É uma fotografia que acho que eu nunca tinha visto. As árvores embaçadas ao fundo me orientam imediatamente.
Eu tinha completado 8 anos quando meus pais plantaram essa fileira de árvores na parte oeste da fazenda. Os negócios começavam a decolar naquela época, o que justifica o sorriso no rosto dos dois.
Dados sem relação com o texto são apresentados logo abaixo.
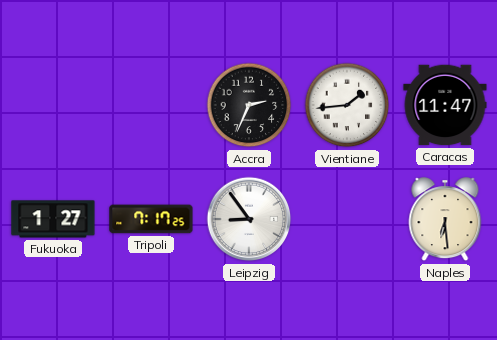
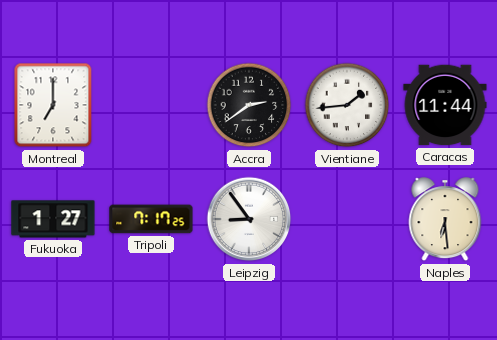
Montreal: none -> 7:00
Accra: 2:34 -> 2:39
Caracas: 11:47 -> 11:44
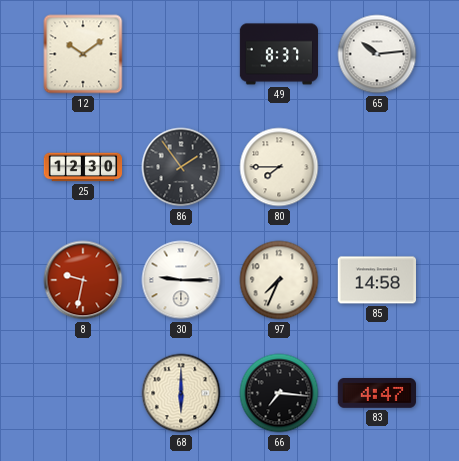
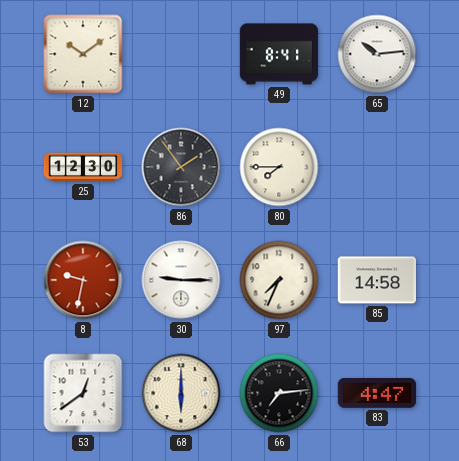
49: 8:37 -> 8:41
53: none -> 12:39
66: 7:16 -> 7:14
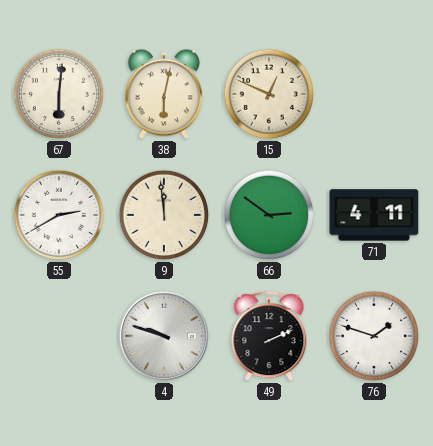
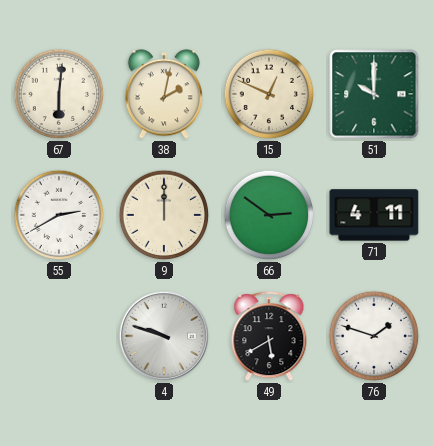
38: 6:02 -> 2:02
51: none -> 10:00
9: 11:59 -> 12:00
49: 2:11 -> 5:40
Não tenho vergonha dos meus pais, mas eles sempre acabam fazendo quem cresceu na cidade dar risada. A maior parte das patricinhas idiotas como Simone acham pessoas como meus pais "pitorescos" ou "engraçadinhos". Imaginam minha família como sendo de gente simples, caipiras vivendo à beira de uma cerca coberta de parreiras. Para pessoas como Simone, os morangos nascem dentro de uma caixinha no supermercado.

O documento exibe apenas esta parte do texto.